Les sept contributions de cette partie présentent chacune une recherche, une méthode, une réflexion, une réalisation abordant une diversité d’objets et de sujets, allant de la construction d’outils d’intervention (cartes, indicateurs), à l’analyse des savoirs qui les fondent (ex : gêne), partant de l’analyse de la position du chercheur pour cheminer vers l’interpellation des métiers de la conception, cheminant de la présentation de nouvelles modalités évaluatives vers une appréhension différente d’évolutions sociales et plus largement de la prégnance habitante des politiques, territoriales, du sonore. Il en ressort de manière transversale une pluralité assumée des manières d’appréhender les problématiques sonores, singulièrement en questionnant les codifications scientifiques et les figures de l’expertise savante, qu’elle soit d’essence modélisatrice, logico-formelle ou phénoménologique.

Philippe Zittoun aborde en premier lieu la politisation du son, singulièrement sous l’angle de la cartographie sonore et de sa cognition politique par les savoirs auxquelles elle donne lieu. Yorghos Remvikos déplie le modèle scientifique historique de la gêne, de ses effets sanitaires et de leur mesure, pour en montrer les implications et limites politiques pour la gestion de phénomènes territorialisés. Philippe Woloszyn et Frédéric Luckel proposent alors d’autres moyens évaluatifs pour nourrir l’approche de l’environnement sonore, particulièrement en mobilisant une connaissance paysagère dialogique entre savoirs, tournés vers la pratique projectuelle de l’environnement urbain. Ceci clôt la première séquence consacrée à l’analyse du sens de la production de connaissances pour les outils et instruments de l’action territoriale.

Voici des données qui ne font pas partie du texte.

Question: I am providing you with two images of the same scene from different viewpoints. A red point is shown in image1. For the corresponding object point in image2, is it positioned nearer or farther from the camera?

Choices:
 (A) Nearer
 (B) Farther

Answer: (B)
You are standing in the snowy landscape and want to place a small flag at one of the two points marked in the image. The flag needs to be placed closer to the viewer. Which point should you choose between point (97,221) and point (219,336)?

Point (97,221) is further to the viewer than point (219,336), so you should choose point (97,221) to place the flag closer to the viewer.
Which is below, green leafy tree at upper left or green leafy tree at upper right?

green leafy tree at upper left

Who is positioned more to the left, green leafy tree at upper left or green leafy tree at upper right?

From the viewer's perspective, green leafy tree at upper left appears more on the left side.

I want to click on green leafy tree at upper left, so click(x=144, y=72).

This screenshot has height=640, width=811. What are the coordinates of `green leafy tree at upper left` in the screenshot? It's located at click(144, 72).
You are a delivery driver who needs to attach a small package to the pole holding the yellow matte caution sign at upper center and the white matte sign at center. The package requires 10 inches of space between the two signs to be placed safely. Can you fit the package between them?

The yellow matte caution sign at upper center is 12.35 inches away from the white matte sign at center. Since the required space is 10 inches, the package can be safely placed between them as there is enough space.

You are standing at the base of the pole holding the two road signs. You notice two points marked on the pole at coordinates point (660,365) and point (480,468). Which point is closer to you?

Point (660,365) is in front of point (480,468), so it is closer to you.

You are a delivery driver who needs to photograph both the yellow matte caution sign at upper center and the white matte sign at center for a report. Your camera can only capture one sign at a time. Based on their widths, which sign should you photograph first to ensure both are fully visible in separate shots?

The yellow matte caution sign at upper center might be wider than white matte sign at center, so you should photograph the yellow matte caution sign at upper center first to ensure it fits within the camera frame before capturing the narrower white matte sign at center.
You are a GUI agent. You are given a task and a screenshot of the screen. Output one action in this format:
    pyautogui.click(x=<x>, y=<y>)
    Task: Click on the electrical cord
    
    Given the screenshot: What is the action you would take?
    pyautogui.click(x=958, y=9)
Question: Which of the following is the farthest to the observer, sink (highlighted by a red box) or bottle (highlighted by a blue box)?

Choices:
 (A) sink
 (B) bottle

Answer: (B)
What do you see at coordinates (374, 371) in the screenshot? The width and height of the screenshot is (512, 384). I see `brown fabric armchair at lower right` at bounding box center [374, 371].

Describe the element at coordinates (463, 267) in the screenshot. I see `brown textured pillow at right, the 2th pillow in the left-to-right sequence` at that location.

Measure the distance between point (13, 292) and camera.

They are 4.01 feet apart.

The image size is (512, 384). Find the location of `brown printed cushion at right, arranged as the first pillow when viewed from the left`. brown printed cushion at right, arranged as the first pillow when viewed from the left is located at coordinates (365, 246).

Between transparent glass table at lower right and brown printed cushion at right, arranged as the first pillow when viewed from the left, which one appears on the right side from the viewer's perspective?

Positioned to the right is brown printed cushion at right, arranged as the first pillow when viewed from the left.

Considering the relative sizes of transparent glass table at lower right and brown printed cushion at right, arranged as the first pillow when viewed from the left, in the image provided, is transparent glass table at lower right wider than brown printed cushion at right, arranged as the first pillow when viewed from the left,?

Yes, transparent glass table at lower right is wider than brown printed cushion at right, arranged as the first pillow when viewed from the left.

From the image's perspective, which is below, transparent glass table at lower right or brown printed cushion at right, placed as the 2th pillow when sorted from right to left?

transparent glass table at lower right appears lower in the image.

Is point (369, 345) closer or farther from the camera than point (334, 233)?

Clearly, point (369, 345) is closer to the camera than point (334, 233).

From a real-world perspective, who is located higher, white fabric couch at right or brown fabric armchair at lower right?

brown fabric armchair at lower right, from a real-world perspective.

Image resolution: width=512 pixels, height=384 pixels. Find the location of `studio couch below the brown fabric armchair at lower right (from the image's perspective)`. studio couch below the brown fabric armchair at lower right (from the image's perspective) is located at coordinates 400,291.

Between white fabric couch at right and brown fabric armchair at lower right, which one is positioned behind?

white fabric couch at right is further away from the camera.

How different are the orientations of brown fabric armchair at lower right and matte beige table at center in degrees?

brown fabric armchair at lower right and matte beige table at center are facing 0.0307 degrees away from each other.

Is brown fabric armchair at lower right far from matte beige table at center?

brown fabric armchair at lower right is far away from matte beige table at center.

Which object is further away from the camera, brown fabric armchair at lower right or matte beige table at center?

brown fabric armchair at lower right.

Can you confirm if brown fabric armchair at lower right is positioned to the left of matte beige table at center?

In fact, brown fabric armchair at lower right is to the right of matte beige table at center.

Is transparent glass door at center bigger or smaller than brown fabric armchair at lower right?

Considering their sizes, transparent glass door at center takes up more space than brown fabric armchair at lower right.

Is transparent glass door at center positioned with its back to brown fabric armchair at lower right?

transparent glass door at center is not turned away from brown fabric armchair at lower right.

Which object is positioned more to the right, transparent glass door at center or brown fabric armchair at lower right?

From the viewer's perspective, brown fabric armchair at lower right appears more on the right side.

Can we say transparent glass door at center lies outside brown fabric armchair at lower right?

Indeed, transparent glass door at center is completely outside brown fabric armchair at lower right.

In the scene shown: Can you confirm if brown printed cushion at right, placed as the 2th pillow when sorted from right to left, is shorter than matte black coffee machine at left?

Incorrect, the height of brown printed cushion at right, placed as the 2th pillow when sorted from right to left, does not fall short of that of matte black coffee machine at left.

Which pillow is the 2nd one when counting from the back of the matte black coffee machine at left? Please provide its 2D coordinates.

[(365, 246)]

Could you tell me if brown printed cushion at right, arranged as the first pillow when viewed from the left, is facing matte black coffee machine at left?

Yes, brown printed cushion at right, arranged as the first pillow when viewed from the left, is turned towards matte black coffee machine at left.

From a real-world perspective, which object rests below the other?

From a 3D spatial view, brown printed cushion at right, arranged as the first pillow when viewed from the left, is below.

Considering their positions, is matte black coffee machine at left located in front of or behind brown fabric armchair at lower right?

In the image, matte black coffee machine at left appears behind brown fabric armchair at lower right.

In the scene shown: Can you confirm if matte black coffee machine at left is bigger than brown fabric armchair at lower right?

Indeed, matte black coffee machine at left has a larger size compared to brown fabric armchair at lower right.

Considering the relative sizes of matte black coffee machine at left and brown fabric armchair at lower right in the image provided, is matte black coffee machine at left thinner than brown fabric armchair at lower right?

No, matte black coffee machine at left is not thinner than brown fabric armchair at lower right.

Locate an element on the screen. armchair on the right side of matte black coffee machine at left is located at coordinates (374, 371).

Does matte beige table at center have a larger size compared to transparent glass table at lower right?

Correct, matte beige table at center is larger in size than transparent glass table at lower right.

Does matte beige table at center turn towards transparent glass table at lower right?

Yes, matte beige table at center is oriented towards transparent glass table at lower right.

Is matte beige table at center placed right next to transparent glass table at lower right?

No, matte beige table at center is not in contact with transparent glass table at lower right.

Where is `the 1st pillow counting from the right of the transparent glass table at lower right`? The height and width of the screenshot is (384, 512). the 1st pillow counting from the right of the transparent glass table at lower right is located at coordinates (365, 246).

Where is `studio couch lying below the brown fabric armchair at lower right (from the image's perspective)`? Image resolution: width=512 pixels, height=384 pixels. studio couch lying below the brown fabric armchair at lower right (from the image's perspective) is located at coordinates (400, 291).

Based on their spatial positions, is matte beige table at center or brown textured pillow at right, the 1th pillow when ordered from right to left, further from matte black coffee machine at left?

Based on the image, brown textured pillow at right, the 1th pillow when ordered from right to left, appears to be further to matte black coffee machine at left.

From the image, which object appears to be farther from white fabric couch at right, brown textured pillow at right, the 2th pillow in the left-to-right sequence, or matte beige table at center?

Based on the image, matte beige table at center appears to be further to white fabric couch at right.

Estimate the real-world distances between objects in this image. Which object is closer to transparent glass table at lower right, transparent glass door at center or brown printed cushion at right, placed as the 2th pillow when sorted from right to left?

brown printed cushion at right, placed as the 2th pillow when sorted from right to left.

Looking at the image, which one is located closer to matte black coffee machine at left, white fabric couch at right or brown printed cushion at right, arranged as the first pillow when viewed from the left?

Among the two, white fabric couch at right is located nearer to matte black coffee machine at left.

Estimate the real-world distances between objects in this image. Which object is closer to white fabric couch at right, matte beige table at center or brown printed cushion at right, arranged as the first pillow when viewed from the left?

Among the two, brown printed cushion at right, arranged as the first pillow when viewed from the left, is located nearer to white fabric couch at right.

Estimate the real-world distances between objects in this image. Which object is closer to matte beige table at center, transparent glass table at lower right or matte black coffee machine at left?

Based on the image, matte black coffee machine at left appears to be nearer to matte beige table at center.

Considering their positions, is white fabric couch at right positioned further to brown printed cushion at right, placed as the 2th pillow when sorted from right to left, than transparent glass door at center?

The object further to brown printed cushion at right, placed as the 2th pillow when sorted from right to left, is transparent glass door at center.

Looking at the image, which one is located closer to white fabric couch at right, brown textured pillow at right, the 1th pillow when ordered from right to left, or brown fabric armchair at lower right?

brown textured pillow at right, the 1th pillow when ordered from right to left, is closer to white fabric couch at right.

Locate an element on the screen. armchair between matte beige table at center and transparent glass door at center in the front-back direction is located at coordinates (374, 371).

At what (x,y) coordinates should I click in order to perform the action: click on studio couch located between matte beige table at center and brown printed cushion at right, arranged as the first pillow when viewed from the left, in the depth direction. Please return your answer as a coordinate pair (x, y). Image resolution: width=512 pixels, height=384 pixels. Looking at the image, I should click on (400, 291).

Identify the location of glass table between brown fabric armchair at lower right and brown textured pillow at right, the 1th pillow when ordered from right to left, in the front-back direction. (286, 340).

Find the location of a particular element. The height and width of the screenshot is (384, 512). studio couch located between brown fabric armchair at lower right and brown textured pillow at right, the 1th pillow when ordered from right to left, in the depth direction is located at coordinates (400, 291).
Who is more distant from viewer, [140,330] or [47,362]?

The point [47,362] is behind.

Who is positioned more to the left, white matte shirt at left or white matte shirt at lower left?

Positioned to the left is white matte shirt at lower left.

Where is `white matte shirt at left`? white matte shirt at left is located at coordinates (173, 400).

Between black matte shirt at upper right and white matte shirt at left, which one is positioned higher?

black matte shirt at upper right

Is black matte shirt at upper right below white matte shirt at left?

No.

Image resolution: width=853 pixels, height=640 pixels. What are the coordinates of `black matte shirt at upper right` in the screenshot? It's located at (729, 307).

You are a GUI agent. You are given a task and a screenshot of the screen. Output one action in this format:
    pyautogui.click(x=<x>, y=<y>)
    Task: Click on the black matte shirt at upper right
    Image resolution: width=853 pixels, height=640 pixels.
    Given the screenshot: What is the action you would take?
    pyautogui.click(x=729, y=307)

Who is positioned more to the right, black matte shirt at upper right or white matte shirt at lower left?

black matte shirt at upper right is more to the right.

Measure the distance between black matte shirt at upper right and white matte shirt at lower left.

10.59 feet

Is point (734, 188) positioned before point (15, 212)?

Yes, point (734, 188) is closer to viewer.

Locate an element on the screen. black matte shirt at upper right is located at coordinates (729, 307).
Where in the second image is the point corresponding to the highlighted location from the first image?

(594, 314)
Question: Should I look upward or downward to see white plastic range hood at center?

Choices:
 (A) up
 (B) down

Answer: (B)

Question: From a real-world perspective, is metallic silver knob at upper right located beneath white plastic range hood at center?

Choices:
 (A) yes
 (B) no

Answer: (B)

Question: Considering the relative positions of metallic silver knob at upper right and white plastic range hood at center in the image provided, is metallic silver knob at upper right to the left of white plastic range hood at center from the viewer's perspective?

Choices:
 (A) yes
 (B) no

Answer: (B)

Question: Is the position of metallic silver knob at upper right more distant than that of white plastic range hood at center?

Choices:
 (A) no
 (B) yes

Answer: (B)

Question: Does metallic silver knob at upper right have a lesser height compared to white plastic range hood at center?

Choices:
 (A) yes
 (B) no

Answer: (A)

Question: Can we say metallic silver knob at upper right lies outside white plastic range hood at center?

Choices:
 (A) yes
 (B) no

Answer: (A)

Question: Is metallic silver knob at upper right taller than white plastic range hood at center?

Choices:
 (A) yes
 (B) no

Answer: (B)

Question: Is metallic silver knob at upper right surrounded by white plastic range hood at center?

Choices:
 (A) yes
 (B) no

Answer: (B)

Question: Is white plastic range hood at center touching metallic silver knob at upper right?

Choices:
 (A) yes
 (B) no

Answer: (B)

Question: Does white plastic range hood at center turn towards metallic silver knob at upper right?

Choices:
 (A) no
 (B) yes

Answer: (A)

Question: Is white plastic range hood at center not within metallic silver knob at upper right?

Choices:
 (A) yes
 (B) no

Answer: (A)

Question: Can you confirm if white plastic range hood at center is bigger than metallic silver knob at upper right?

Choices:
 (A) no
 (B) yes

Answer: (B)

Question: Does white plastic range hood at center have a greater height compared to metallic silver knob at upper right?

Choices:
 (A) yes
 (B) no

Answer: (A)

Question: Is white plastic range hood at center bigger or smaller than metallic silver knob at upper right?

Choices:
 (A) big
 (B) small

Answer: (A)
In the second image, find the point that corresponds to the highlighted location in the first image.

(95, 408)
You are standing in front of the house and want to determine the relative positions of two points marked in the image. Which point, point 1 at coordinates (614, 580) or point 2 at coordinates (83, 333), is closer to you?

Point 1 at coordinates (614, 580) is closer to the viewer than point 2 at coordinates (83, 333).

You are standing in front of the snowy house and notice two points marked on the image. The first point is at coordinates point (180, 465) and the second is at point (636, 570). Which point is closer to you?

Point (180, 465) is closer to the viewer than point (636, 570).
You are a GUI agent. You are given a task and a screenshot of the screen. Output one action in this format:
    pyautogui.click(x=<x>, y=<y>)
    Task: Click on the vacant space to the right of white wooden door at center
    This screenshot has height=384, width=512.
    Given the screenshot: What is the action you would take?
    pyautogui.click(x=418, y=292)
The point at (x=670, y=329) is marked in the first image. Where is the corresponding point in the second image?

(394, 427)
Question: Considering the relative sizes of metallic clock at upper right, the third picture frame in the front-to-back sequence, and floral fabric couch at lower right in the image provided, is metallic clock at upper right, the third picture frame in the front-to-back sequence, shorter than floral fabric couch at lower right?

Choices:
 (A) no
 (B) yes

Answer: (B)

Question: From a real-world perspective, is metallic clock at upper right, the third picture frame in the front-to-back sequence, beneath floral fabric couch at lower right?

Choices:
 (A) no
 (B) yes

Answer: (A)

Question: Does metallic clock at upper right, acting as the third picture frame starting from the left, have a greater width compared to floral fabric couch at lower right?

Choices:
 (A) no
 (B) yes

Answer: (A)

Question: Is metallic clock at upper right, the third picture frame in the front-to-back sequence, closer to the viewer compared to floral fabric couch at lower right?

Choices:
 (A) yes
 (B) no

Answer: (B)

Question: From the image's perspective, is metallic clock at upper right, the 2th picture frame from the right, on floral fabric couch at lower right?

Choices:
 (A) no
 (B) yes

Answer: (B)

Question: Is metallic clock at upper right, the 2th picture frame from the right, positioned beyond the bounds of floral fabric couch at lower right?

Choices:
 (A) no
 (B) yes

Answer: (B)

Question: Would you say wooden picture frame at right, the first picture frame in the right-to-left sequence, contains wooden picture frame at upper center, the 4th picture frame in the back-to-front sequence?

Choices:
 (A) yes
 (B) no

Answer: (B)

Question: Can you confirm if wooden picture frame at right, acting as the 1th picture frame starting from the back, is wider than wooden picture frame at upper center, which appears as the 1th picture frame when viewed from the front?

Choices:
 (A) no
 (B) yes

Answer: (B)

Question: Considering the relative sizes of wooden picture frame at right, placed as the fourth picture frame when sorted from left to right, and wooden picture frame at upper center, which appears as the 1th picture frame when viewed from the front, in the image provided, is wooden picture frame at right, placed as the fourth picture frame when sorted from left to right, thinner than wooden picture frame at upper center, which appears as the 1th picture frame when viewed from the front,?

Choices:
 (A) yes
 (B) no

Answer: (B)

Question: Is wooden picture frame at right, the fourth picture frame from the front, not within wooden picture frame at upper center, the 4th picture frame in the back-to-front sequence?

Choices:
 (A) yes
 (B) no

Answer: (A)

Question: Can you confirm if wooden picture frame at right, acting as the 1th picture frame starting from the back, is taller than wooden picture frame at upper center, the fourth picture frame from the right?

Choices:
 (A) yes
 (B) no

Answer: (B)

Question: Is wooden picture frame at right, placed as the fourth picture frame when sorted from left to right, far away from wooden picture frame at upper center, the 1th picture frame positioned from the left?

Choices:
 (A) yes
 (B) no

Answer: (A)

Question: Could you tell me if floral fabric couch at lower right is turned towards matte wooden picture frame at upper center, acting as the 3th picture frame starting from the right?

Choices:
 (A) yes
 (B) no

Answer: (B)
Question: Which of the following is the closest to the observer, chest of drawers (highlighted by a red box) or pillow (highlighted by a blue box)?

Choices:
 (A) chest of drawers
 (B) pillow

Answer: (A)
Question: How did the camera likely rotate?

La deuxième séquence se saisit quant à elle d’un autre dedans, non plus de la construction outillée de l’action, et plus de la production de rationalité elle-même, sous l’angle non plus du modèle encore distancié d’aide à la décision, mais de l’interpellation des producteurs eux-mêmes, directement impliqués dans la fabrique de l’action. Paul-Louis Colon revient sur une expérience de cartographie participative pour notamment livrer le poids des jeux de langage et ainsi questionner son propre rôle scientifique et sa propre position épistémologique dans la

construction visée. Elise Geisler et Théa Manola dressent le portait des limites actuelles et surtout des possibles à venir, ainsi que des évolutions en germe, dans l’interpellation des métiers de la conception de l’espace par la construction du sonore.

Enfin, après l’intérieur des outils et instruments de l’action par le modèle de l’aide à la décision, puis l’intérieur d’une recherche autrement impliquée et des métiers historiquement constitués, la dernière séquence se focalise quant à elle sur la matière sociale et les évolutions phénoménologiques mentionnées au départ. Étienne Walker aborde la question des cohabitations nocturnes dans les hypercentres au prisme des perceptions des ambiances sonores (Caen, Rennes et Paris). Il met alors en « lumière » ce que le sonore permet non seulement de comprendre de l’évolution de pratiques sociales dans l’espace, ainsi que de la chronotopie urbaine, et plus encore annonce des formes nouvelles de régulation. Guillaume Faburel montre quant à lui ce que peuvent apporter les habitants pour la construction de l’action territoriale, à la fois par la compréhension des expériences sonores et de leur habiter, mais plus encore par la composition, légitimation et évaluation de l’action, en adressant des questions vives à l’agencement dit moderne et historique des savoirs et des pouvoirs.